Friday, September 20, 2013

Reading Diary

The book Claudius the God is Robert Graves' sequel to I ,Claudius which was written in the 'twenties. I first became aware of the book by seeing on TV the version by Masterpiece Theatre with a star studded cast. Crazy emperor Caligula stole the show.

 The book Claudius the God continues the saga after Claudious, now emperor, accedes to the Roman throne, a byproduct of his longevity because rivals think he is too inconsequential to kill. So, in a sense it is a sort of revenge novel.  The now powerful Claudius narrates, with hubris, his exploits in Britain, his military maneuverings, efforts at reform, and dealings with the colorful but  tricky King Herod-- and betrayals by wife Massalina.   Massalina.

His description of his conquest of Britain has a discussion of the Druids--a problematic group resisting Roman indoctrination.. They are not the gentle Wiccans we imagine today. Human sacrifice was involved, at least in Claudius's understanding, and about three quarters of the adherents to Druid priesthood died in the final stage of ordination, wherein they would be put in a coma by an alkaloid, experience visions and either awaken or not.

 Not only has Graves  a masterful grasp of Roman history but he manages to endow a character with the personality, speech inflections, and distortions characteristic of any autobiographer.


The book is reminiscent of  Gore Vidal's historical novels in that they capture a remoter time. THey give life to individuals hitherto unknown to the reader, as well as a style of thinking unfamiliar to todays reader. One is met with surprising oddities of Roman thought. While, for example, Claudius is describing his progressive measures, his wise handling of administrative duties, and an even handed approach to various troublesome characters, he also mentions that he is considering dooming a few hundred captured soldiers to the gladiatorial amphitheater.
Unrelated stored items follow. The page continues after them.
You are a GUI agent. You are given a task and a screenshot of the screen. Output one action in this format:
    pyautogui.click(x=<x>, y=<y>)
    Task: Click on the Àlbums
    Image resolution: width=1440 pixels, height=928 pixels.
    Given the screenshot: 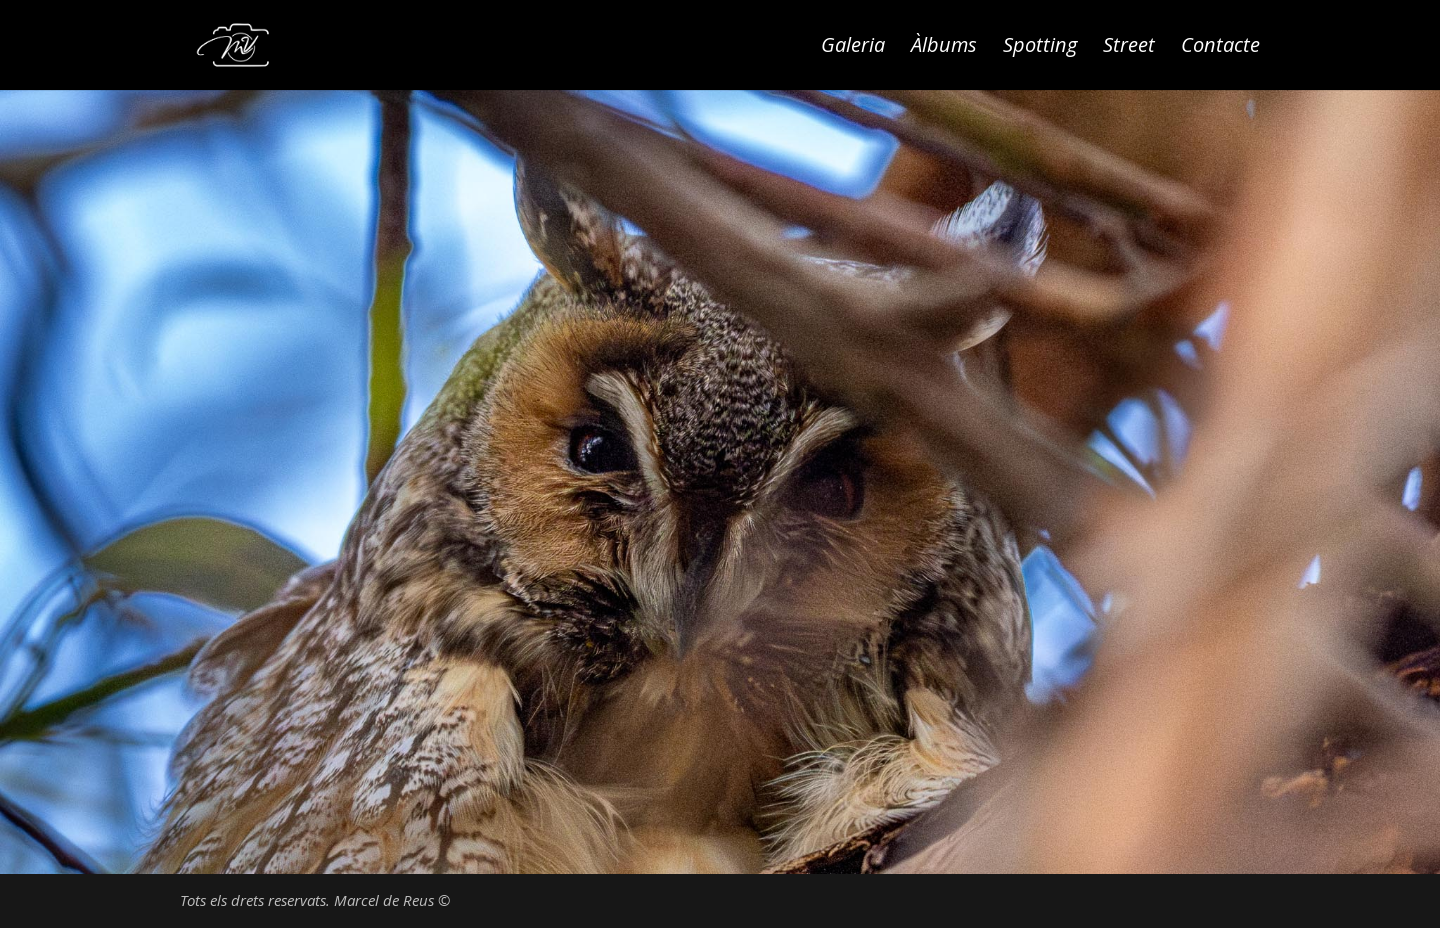 What is the action you would take?
    pyautogui.click(x=944, y=48)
A first rate book--entertaining, historically complex, well written, the book succeeds on many many levels.

One of the very interesting aspects of the book is the description of Herod's belief that he is the fulfillment of the prophesy for a messiah. Meanwhile, Claudius describes a former claimant to that honor. Some fellow from Galilee, a troublemaker put to death who now has a loyal but misguided group of adherents believing him to have been a god and participating in odd rites such as drinking .


Short Stories of Vladimir Nabokov
Tyrants Destroyed


These are short stories by Valdimir Nabokov most of them while he was an emigre in Europe in the thirties and forties. One was composed while teaching at Cornell.  The first story "Tyrants Destroyed" is a at times whimsical, but really terrifying memories of a tyrant. The tyrant is not exactly Stalin, not exactly Hitler, or anyone else so definable. But the narrator describes his acquaintance and memories of a now reigning politician, and his growing loathing.     He follows the ascent of this brutish man and the follies of his countryman as they embrace his image, his values, his habits, and the cult like incarnation of his publicists. A murder to eliminate the tyrant is devised, but obviated as the narrator realizes he has killed the character literarily by rendering him ridiculous on paper.

Other stories are self-reflective and involve various characters Nabokov encounters in his émigré days--kindly people who take the narrator in during periods of derangement, duplicitous and brilliantly mysterious poets,  characters who turn out later in the story to be simply elements  of Nabokov's compositional imagination as he composes a story based on incidents he sees, and manqué lovers and their sorrowful influence on him--lovers later admitted in the story to probably have been misremembered, rendering our sympathetic pathos at the story ridiculous.

Stories from the master--they do not have the comprehensive brilliance and scope of his later novels but are readable, clever, tricky, demonstrative of his literary sleight of hand, and provide some insight into émigré society of pre-war Europe. Some of the stories were translated by his son.